The snarling voltage bristling at the base of his skull sizzled louder in his ears: a muffled voorchant, like the impossible language Jeanlu’s corpse had chattered in his face so long ago.
Trapped in selfscan, he had not been able to think through his predicament. Still, he understood that a voor had invaded his body. Lusk—the voors called it that.
The whining folded into a staccato chant: black—black—black—
After the incident in Laguna, Sumner had been kept under close observation. The Rangers had no idea what had happened to their man, but any wound inflicted by voors did not bode well. The physicians gave up on him. The face burn looked like nothing they had ever seen. And as for the haunting noises he claimed to hear, what could they do? There was no cure for madness.
Soon it had become obvious that the voors had seriously impaired Sumner. Not only had he been reduced to the level of animal sentience, but in his sleep he rose from his cot and walked circles. Unable to carry out the normal functions of a ranger, the Black Pillar stripped him of all weapons but his knife and sent him north to monitor tribal activities.

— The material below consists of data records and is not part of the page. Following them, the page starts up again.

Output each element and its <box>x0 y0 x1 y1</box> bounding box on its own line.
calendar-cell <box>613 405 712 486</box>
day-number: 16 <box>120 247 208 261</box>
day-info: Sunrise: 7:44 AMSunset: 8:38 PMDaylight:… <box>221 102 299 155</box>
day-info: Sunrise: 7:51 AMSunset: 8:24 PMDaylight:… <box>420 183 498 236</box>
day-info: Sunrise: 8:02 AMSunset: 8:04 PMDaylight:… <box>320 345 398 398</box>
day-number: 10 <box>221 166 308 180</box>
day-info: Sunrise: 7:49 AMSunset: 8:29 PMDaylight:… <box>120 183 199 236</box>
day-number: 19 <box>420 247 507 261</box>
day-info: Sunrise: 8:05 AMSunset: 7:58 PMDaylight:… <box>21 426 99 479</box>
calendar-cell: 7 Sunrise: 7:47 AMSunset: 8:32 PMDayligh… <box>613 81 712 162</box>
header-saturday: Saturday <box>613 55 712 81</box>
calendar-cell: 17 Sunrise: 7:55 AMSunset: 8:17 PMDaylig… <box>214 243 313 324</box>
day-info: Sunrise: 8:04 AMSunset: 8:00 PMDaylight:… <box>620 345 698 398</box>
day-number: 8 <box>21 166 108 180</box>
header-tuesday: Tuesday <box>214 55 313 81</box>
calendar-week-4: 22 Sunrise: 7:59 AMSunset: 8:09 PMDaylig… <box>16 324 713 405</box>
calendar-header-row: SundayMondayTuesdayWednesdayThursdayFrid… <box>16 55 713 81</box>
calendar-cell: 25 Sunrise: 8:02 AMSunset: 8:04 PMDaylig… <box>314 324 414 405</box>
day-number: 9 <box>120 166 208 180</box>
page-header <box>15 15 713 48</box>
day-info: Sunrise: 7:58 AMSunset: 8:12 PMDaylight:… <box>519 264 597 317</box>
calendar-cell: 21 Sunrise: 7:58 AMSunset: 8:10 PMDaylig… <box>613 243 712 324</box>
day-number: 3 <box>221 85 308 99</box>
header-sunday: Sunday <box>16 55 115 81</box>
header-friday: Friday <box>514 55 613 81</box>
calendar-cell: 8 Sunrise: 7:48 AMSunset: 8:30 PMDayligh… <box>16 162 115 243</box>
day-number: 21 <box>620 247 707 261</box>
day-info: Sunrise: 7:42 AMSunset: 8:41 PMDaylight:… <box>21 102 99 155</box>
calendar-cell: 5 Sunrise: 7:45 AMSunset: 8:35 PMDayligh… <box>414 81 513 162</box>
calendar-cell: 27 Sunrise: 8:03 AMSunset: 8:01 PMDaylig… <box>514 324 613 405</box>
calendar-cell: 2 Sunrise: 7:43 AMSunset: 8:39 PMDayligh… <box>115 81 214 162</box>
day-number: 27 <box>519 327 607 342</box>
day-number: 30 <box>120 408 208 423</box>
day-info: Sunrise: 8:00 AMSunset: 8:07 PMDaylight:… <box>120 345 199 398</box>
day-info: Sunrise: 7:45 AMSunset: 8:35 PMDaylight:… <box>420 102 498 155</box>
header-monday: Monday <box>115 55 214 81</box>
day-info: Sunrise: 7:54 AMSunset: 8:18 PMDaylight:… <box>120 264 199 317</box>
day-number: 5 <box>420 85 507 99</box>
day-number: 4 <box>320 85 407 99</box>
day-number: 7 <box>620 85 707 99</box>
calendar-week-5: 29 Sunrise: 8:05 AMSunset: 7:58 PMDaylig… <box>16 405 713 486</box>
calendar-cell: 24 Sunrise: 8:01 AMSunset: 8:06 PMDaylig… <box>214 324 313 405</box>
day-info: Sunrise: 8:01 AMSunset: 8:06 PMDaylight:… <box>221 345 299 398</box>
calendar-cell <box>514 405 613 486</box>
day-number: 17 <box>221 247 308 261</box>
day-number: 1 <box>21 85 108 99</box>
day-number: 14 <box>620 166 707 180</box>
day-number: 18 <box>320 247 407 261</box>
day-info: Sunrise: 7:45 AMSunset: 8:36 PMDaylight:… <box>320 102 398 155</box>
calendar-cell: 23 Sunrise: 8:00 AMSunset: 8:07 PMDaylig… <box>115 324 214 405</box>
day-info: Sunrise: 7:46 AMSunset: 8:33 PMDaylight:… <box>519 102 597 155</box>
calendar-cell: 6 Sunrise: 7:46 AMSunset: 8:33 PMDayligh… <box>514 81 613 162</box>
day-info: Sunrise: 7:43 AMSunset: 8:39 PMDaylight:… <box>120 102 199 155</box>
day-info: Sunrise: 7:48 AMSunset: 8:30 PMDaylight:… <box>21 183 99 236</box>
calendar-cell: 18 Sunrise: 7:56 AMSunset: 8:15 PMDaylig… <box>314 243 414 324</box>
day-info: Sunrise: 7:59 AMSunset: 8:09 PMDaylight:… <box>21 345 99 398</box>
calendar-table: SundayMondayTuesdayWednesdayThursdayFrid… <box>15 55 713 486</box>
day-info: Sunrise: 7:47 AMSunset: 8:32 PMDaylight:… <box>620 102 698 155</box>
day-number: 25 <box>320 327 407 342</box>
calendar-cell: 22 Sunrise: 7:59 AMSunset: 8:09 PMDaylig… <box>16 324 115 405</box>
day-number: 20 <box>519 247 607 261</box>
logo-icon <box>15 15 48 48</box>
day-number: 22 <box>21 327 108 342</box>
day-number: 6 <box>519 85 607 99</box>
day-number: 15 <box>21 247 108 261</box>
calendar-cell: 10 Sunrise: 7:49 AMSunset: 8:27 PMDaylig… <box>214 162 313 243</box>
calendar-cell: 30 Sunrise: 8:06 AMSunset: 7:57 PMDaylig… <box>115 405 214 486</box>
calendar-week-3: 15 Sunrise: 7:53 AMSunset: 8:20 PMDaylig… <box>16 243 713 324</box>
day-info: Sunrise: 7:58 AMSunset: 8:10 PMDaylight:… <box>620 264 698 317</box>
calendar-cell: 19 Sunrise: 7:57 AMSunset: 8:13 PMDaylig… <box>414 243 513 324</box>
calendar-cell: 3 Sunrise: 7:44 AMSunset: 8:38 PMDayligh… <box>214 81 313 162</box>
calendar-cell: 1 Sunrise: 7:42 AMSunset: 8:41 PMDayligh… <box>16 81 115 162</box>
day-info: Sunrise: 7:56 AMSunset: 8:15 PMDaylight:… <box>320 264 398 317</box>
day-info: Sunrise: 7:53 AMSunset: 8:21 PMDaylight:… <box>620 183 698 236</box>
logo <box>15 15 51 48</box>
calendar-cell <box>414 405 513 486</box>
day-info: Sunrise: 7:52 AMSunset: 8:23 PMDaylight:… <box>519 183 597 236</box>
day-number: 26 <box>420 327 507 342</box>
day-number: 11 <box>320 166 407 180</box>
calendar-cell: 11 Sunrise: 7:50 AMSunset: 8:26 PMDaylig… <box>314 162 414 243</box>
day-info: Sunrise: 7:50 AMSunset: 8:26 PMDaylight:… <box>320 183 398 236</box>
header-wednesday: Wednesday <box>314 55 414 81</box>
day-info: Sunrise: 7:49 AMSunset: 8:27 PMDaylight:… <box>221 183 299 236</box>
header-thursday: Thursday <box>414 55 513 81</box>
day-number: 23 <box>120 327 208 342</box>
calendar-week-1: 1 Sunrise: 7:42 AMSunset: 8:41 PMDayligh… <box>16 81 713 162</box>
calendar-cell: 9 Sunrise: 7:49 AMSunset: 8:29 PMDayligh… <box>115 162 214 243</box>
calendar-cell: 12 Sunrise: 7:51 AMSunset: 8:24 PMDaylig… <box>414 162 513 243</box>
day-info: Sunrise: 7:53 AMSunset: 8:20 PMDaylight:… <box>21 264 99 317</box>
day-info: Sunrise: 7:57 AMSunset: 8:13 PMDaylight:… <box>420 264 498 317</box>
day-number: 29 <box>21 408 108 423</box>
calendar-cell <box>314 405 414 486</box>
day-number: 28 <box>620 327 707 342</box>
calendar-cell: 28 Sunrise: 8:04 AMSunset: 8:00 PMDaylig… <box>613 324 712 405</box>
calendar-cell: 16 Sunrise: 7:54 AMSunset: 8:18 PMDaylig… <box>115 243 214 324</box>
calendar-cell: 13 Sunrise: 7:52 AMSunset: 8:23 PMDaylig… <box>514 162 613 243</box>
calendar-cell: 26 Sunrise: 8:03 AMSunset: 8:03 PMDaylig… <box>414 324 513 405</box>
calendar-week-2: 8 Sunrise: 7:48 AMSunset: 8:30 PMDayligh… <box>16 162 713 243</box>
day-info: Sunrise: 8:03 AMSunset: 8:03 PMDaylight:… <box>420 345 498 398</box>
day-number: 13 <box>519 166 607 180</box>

For a while, Sumner had complied, meandering along the borders of a riverain forest, secretly peering through grease fires at jumbled frond-huts and the grotesquely misshapen bodies of distorts. But with his mind a holocaust of lunatic sounds, he woke each dawn in a place he had not selected during the night. Terrified he might get ambushed and humiliated by distorts during his mindless nightwalks, he had sought out the deadness of Skylonda Aptos. If he was going to die, he would go out with anonymous dignity.
***
Sumner’s thin downward-slanting eyes flicked open. What stared out of them was not human. Lizard shapes of fire flashed across the space behind those eyes, and globes of eerie sounds burst and reformed. Corby struggled to concentrate. The scene floating on his retinas wavered: sun-hot stone and sky the color of metal. He had difficulty fitting himself into that scene. Iz raged within him, threatening to sweep him away, far out of the body, far out of time.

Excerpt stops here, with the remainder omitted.